AIM OF THE TASK: Look for "including" in each line of the records, and copy the lines that have it.

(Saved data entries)
--------------------------------------------------

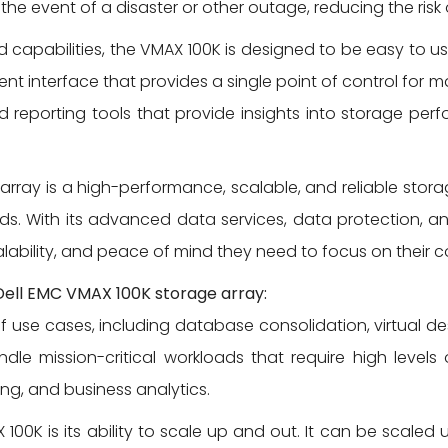
 the event of a disaster or other outage, reducing the ris
d capabilities, the VMAX 100K is designed to be easy to u
interface that provides a single point of control for m
 reporting tools that provide insights into storage perf
 array is a high-performance, scalable, and reliable stora
. With its advanced data services, data protection, an
lability, and peace of mind they need to focus on their c
Dell EMC VMAX 100K storage array:
use cases, including database consolidation, virtual desk
dle mission-critical workloads that require high levels 
ng, and business analytics.
100K is its ability to scale up and out. It can be scaled 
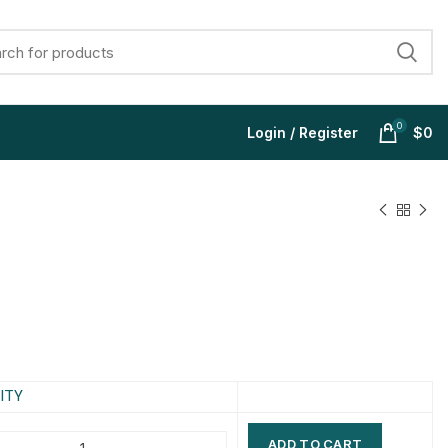
0
Login / Register
$
0
$
$
$
$
$
$
$
$
ITY
ADD TO CART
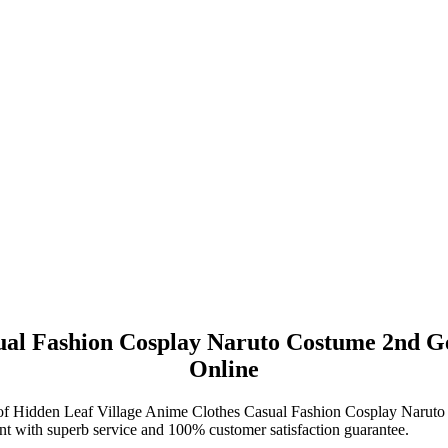
sual Fashion Cosplay Naruto Costume 2nd G
Online
ase of Hidden Leaf Village Anime Clothes Casual Fashion Cosplay Nar
t with superb service and 100% customer satisfaction guarantee.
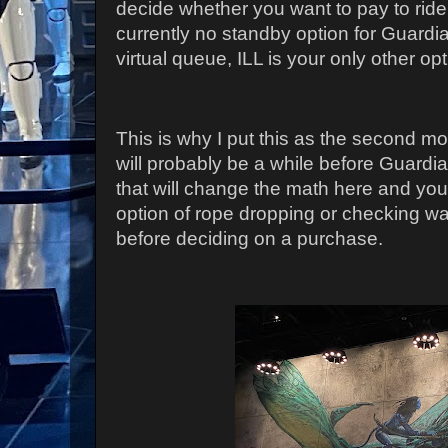
decide whether you want to pay to ride
currently no standby option for Guardia
virtual queue, ILL is your only other opt
This is why I put this as the second mo
will probably be a while before Guardi
that will change the math here and you
option of rope dropping or checking wa
before deciding on a purchase.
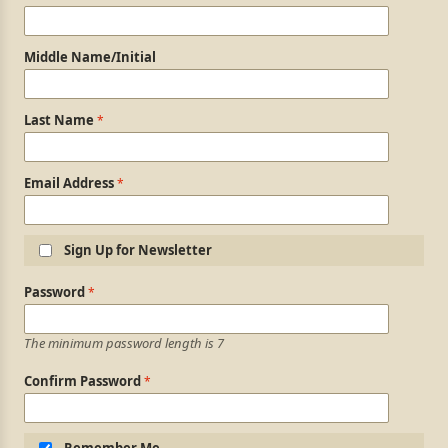
Middle Name/Initial
Last Name
Email Address
Sign Up for Newsletter
Login Information
Password
The minimum password length is 7
Confirm Password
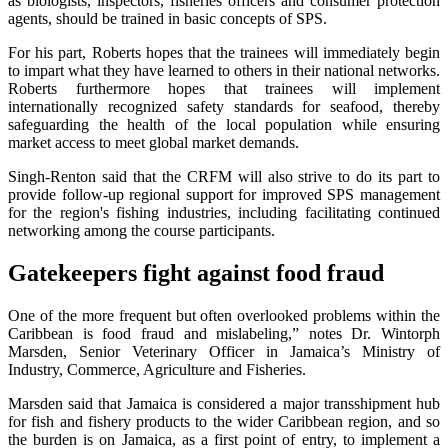
as biologists, inspectors, fisheries officers and consumer protection
agents, should be trained in basic concepts of SPS.
For his part, Roberts hopes that the trainees will immediately begin
to impart what they have learned to others in their national networks.
Roberts furthermore hopes that trainees will implement
internationally recognized safety standards for seafood, thereby
safeguarding the health of the local population while ensuring
market access to meet global market demands.
Singh-Renton said that the CRFM will also strive to do its part to
provide follow-up regional support for improved SPS management
for the region's fishing industries, including facilitating continued
networking among the course participants.
Gatekeepers fight against food fraud
One of the more frequent but often overlooked problems within the
Caribbean is food fraud and mislabeling,” notes Dr. Wintorph
Marsden, Senior Veterinary Officer in Jamaica’s Ministry of
Industry, Commerce, Agriculture and Fisheries.
Marsden said that Jamaica is considered a major transshipment hub
for fish and fishery products to the wider Caribbean region, and so
the burden is on Jamaica, as a first point of entry, to implement a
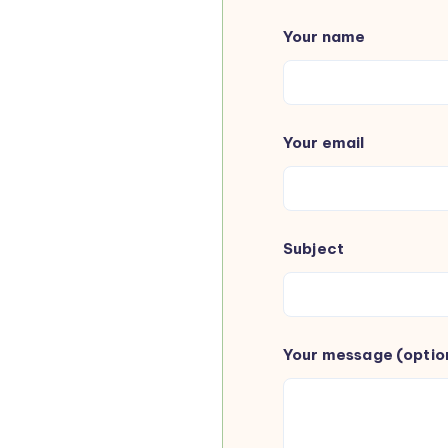
Your name
Your email
Subject
Your message (optio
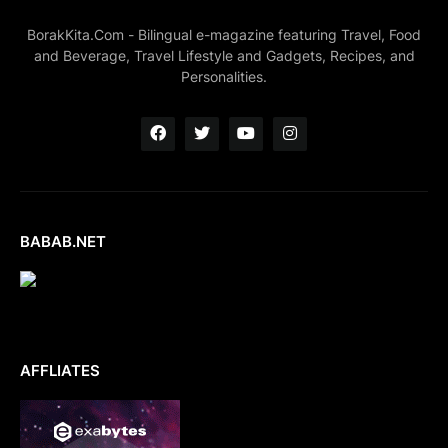
BorakKita.Com - Bilingual e-magazine featuring Travel, Food
and Beverage, Travel Lifestyle and Gadgets, Recipes, and
Personalities.
BABAB.NET
AFFLIATES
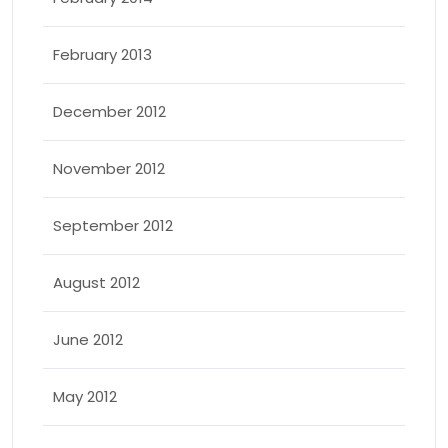
February 2013
December 2012
November 2012
September 2012
August 2012
June 2012
May 2012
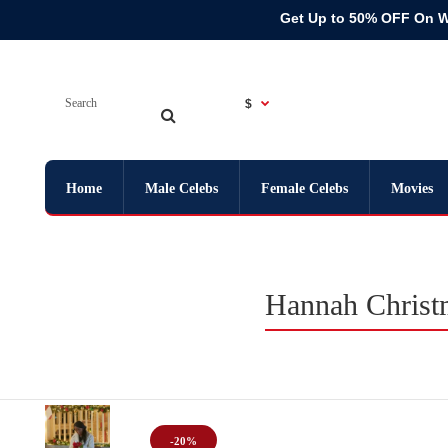
Get Up to 50% OFF On 
$
Home
Male Celebs
Female Celebs
Movies
Hannah Christ
-20%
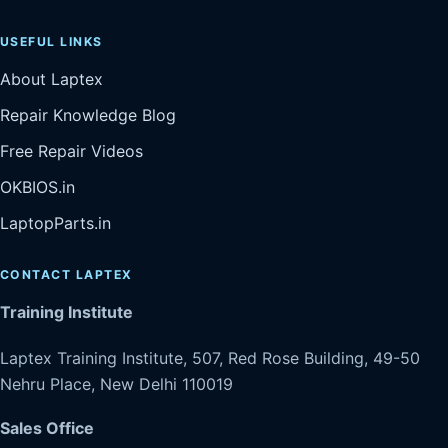
USEFUL LINKS
About Laptex
Repair Knowledge Blog
Free Repair Videos
OKBIOS.in
LaptopParts.in
CONTACT LAPTEX
Training Institute
Laptex Training Institute, 507, Red Rose Building, 49-50
Nehru Place, New Delhi 110019
Sales Office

--------------------------------------------------

SOLUTION TO THIS PROBLEM:
use cases, including database consolidation, virtual desk
for the region's fishing industries, including facilitating continued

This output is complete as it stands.